Preparing data for Data Commons

bblocks-datacommons-tools offers convenient functionality to prepare configuration JSON, MCF, and custom data files without having to manually edit these files. The CustomDataManager lets you create or edit an existing config.json file, work with MCF files, export data stored as pandas DataFrames in correct CSV formats, and validate all the files ensuring they are correctly structured for Data Commons.

Creating a `CustomDataManager`

To start preparing your data, create a CustomDataManager instance.

from bblocks.datacommons_tools import CustomDataManager

manager = CustomDataManager()

This will create a custom data manager without a blank config.json and no MCF files, which you can use if you are building the files from scratch. If you already have a config.json or any MCF files you can specify them at instantiation.

manager = CustomDataManager(config_file="path/to/config.json", mcf_file="path/to/mcf_file.mcf")

You might store several config files in subdirectories. You can create a CustomDataManager instance specifying the directory containing the config.json files which will be merged into a single config.json file.

manager = CustomDataManager.from_config_files_in_directory("path/to/directory")

Managing provenances and sources

The CustomDataManager allows you to manage the sources and provenances in the config.json file.

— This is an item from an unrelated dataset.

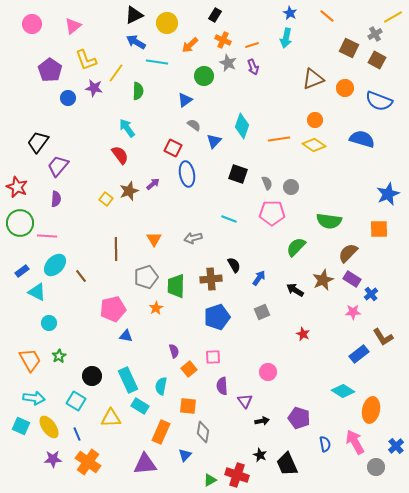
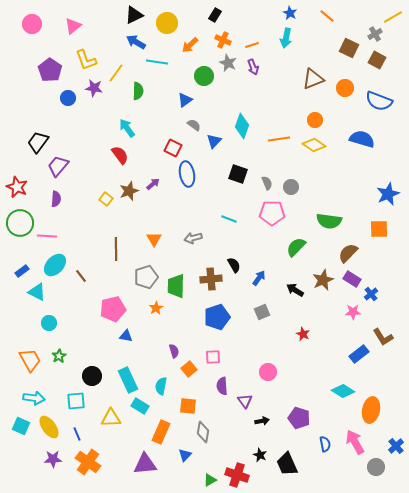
cyan square at (76, 401): rotated 36 degrees counterclockwise
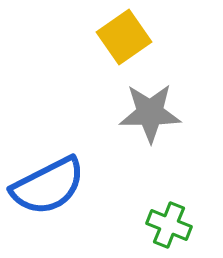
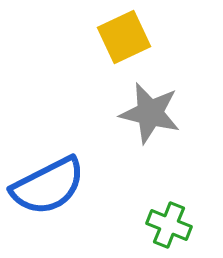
yellow square: rotated 10 degrees clockwise
gray star: rotated 14 degrees clockwise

You can add a provenance and source using the add_provenance methods.

manager.add_provenance(provenance_name="Provenance Name",
                       provenance_url="https://example.com/provenance",
                       source_name="Source Name",
                       source_url="https://example.com/source"
                       )

If the source already exists in the config.json, it will not be added again. But if the source does not exist yet, you should specify the source URL. If the provenance already exists, you can override it by setting the overwrite parameter to True.

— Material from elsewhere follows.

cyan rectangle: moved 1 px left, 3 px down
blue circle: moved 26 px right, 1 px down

Additional methods exist to manage sources and provenances:

remove_source - removes a source and all its provenances from the config.json.
remove_provenance - removes a provenance from the config.json.
rename_source - renames a source in the config.json.
rename_provenance - renames a provenance in the config.json.

Managing variables

The CustomDataManager lets you easily add variables to the config.json or MCF files based on whether you are using the implicit or explicit schema. Read more about implicit and explicit schemas here.

If you are using the implicit schema, you can specify details about the variables in the config.json file in the variables section. Adding a variable section to the config.json is optional, but recommended to specify variable names and associate properties with the variables. For each variable you can specify: - statVar: The statistical variable ID - name: A human-friendly readable name - description: A more detailed name or description - searchDescriptions: A comma-separated list of natural-language text descriptions of the variable used to generate embeddings for the NL query interface - group: The group the variable belongs to - properties: Any properties associated with the variable for example Gender - Male, Female, Other etc.

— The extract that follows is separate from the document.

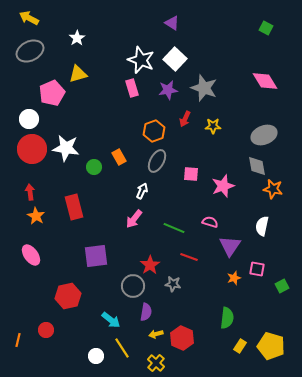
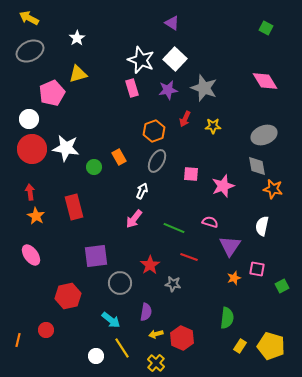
gray circle at (133, 286): moved 13 px left, 3 px up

manager.add_variable_to_config(statVar="ghed_che",
                               name="Current health expenditure",
                               description="The total expenditure on health from domestic and foreign sources",
                               group="Health",
                               searchDescriptions=["Total health spending", "Health financing"],
                               properties={"measurementMethod": "WHOEstimate"}
                               )

If the variable already exists, you can overwrite it by setting the override parameter to True.

You can rename variables using the rename_variable method, optionally specifying the MCF file if you are using the explicit schema.

manager.rename_variable("ghed_che", "ghed_current_health_expenditure",
                        mcf_file="path/to/mcf_file.mcf")

You can also remove variables from the config.json or MCF files using the remove_variable method.

manager.remove_variable("ghed_che", mcf_file="path/to/mcf_file.mcf")

Managing the data files

The CustomDataManager allows you to manage the data files you want to import into Data Commons. Note: This doesn't mean formatting or transforming the data, but rather managing the files that will be used to import the data into Data Commons and registering them according to the schema you are using.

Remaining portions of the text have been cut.